One day, Mangu Patel, the wise old man of this village told me, “we do not want your literacy, we want water”. But where was the water? I did not know anything about water.
Mangu explained to me about the rich tradition existing in this region of building Johads, which were a prime example of the ingenuity of inexpensive simple traditional technology that was quite remarkable in terms of recharging groundwater of the entire region. Johads are simple mud and concave shaped barriers built across the slope to arrest the rainwater run-off with a high embankment on three sides while the fourth side is left open for the water to enter.
The height of the embankment is such that the capacity of the Johad is more than the volume of run-off coming from the catchment based on a rough estimation of maximum possible run-off that could come into it. Therefore the height varies from one Johad to another, depending on the site, water flow and pressure, etc. In some cases to ease the water pressure a masonry structure called Afra is also made for the outlet of excess water. The water storage area varies from 2 hectares to a maximum of 100 hectares.
Water collected in a Johad during monsoon penetrates into the sub-soil. This recharges the groundwater and improves the soil moisture in vast areas, mostly down stream. The groundwater can be drawn from traditional open wells, built and maintained by the villagers themselves without any input from outside. As the percolation process takes sometime, depending on the soil, depth of water etc. during this temporary period (sometimes several months), the water in the Johad is directly used for irrigation, drinking of animals, and other domestic purposes.
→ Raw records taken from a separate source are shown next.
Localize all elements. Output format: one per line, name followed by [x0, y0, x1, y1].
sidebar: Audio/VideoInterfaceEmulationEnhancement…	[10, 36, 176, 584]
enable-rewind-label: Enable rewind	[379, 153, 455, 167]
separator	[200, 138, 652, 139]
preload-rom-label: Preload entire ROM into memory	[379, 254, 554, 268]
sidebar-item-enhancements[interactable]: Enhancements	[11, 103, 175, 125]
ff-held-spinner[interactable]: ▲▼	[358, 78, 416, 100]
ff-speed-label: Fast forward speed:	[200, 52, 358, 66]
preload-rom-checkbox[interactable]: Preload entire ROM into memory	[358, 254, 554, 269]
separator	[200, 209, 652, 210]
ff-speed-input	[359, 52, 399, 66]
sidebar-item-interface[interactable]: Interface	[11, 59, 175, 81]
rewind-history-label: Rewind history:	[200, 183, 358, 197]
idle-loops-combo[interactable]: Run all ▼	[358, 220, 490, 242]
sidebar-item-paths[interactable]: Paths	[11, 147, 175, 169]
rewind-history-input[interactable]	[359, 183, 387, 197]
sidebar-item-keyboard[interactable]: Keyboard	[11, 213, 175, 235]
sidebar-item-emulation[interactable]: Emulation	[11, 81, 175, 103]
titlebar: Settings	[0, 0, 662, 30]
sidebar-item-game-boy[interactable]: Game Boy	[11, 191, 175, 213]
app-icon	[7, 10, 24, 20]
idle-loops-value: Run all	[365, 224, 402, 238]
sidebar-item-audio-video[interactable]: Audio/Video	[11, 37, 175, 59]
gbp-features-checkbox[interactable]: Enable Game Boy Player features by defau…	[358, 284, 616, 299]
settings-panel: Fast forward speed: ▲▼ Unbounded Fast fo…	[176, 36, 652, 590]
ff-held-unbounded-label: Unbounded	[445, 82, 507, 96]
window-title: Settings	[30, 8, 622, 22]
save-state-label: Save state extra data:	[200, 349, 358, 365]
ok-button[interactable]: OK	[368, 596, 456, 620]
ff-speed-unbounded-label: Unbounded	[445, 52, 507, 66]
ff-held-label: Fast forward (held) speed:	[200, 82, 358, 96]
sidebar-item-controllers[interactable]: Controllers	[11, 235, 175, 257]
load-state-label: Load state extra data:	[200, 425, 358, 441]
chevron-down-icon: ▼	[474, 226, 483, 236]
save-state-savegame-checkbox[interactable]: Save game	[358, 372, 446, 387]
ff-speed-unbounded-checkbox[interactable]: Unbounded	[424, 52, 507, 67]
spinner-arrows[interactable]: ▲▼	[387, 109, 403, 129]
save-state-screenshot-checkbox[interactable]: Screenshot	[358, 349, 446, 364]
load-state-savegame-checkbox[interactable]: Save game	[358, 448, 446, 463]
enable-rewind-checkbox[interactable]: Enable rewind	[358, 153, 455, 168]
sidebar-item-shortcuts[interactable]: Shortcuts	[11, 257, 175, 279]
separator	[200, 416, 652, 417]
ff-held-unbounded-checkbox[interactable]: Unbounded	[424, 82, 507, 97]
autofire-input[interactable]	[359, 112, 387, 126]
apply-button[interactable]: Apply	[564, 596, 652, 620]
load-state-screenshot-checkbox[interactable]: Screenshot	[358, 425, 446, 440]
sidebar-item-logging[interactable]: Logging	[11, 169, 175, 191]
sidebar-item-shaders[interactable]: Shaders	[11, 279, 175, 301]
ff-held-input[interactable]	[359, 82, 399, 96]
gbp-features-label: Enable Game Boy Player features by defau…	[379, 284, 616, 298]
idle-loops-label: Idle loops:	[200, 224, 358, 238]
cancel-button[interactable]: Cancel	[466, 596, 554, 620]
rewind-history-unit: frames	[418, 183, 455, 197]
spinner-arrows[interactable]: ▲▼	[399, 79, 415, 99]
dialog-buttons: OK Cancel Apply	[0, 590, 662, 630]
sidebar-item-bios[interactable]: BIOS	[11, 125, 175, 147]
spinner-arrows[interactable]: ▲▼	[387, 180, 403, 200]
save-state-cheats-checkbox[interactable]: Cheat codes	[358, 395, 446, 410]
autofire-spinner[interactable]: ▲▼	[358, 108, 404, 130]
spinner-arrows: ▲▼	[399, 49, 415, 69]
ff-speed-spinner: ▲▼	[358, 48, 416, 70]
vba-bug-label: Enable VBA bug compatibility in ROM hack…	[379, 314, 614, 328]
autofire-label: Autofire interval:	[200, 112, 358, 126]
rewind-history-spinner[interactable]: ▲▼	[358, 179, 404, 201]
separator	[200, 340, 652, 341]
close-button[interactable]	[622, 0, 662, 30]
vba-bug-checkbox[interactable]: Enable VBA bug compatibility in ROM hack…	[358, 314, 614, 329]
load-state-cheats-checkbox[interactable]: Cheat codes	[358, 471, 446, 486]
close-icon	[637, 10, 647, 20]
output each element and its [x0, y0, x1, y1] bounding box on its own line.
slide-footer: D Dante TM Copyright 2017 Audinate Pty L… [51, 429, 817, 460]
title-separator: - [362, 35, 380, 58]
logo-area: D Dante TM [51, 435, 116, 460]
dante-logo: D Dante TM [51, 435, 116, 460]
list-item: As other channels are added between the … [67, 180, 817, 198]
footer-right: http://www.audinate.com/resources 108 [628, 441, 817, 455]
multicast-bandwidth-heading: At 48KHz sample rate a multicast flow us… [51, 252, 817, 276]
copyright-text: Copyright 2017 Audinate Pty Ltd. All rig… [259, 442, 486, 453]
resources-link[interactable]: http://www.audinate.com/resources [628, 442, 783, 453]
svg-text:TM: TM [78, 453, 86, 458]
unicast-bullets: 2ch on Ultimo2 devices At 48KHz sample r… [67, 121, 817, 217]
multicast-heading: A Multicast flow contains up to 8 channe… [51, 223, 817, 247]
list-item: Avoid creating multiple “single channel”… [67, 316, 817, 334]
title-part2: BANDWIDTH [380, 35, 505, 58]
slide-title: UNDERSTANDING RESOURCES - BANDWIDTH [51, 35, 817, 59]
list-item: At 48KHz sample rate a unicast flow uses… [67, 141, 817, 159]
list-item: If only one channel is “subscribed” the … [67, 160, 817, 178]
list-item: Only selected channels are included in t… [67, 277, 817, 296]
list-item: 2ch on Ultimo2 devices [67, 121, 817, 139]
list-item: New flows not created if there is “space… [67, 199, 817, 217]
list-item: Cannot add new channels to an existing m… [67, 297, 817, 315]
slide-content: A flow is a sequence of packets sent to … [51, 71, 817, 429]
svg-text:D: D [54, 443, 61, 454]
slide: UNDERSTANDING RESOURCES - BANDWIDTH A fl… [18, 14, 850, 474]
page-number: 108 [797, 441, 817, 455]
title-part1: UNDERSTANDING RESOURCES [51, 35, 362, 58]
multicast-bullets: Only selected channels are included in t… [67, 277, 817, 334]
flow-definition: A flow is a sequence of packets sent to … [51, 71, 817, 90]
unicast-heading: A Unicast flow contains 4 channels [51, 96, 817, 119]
The advantages of this structure is that apart from arresting and storing rainwater, it checks the soil erosion, mitigates the floods, and ensures water availability in wells even for several successive drought years, like we had here in the last 5 years. Also, during the dry season when the water gradually recedes in the Johad, the land inside the Johad itself becomes available for cultivation. This land receives periodically good silt and moisture, and that allows growing crops without any irrigation. So the Johad does not take away valuable arable land from cultivation. The distinctiveness of this structure is that it is based on simple and cheap technology with locally available resources, mostly labour and soil, and sometimes when necessary, stones, sand and lime, all locally available. All the estimations are based on the villagers experience and intuition, without any physical measurements.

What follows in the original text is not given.